Torrejón, un modelo mortal Pilar Velasco
La visita del enviado especial de Trump, Steve Witkoff, a Gaza el 1 de agosto, acompañado del embajador Mike Huckabee, cristaliza la subordinación de la diplomacia estadounidense a la teología evangelista. En tanto que Witkoff examinaba las "condiciones sobre el terreno" para evaluar el alto el fuego, Huckabee —quien niega la existencia de la identidad palestina— observaba un territorio que considera ha sido entregado por Dios al pueblo judío. La simultánea presencia del aparato diplomático e ideológico en la zona ilustra cómo la administración Trump ha fusionado realpolitik con creencias escatológicas, convirtiendo una de las crisis humanitarias más graves del siglo XXI en teatro de una profecía bíblica.
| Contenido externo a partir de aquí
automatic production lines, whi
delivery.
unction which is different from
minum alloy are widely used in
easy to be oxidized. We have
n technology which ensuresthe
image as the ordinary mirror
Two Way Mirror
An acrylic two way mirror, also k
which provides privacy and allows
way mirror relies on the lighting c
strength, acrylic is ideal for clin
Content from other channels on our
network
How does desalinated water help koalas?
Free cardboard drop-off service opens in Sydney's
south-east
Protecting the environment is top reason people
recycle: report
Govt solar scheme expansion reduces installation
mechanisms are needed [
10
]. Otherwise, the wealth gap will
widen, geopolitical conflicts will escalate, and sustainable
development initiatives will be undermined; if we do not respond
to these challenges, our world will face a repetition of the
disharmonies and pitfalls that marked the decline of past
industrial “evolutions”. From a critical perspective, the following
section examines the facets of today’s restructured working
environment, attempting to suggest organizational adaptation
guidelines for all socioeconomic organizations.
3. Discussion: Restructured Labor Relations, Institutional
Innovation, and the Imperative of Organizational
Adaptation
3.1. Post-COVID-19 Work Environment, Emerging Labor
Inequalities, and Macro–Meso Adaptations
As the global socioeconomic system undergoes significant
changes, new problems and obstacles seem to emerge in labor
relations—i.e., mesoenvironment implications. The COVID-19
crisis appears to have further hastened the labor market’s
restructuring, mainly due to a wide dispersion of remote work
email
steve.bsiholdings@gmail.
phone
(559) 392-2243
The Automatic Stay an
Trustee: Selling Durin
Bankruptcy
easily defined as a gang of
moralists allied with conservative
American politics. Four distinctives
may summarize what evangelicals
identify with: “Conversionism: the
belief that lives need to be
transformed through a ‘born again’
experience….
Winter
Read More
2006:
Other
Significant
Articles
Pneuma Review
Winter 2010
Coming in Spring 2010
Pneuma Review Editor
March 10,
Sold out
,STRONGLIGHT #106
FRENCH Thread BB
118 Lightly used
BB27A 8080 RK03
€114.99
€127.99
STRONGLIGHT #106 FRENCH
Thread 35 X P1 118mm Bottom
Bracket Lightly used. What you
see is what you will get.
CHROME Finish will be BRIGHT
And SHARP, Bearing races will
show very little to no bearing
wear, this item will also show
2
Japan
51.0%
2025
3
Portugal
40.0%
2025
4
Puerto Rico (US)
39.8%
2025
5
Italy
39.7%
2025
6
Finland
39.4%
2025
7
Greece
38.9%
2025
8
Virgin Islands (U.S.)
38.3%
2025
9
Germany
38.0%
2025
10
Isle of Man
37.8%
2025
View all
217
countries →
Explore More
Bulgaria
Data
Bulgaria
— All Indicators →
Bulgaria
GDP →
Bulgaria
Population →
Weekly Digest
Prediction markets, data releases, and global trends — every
La escena de un embajador baptista pisando los escombros de la Franja evaluando "derechos bíblicos" territoriales supone la materialización de tres décadas de ingeniería política confesional.
El nombramiento de Huckabee representa todo un hito en esta deriva teocrática de la primera potencia mundial. Por primera vez en la historia moderna, un responsable evangélico que se autodefine como "sionista sin complejos" irrumpe en una de las posiciones diplomáticas más sensibles del Medio Oriente y, por extensión, del planeta Tierra. Una atalaya desde la que el predicador sanciona que la ocupación de territorios es un mito y que cualquier crítica a Israel constituye una afrenta divina. Su presencia en el cargo es claro reflejo de hasta qué punto la derecha religiosa estadounidense ha logrado subordinar la política exterior a interpretaciones literales de escrituras sagradas. La alianza entre evangelistas norteamericanos y conservadores israelíes está llamada a reconfigurar el mapa geopolítico regional de manera radical.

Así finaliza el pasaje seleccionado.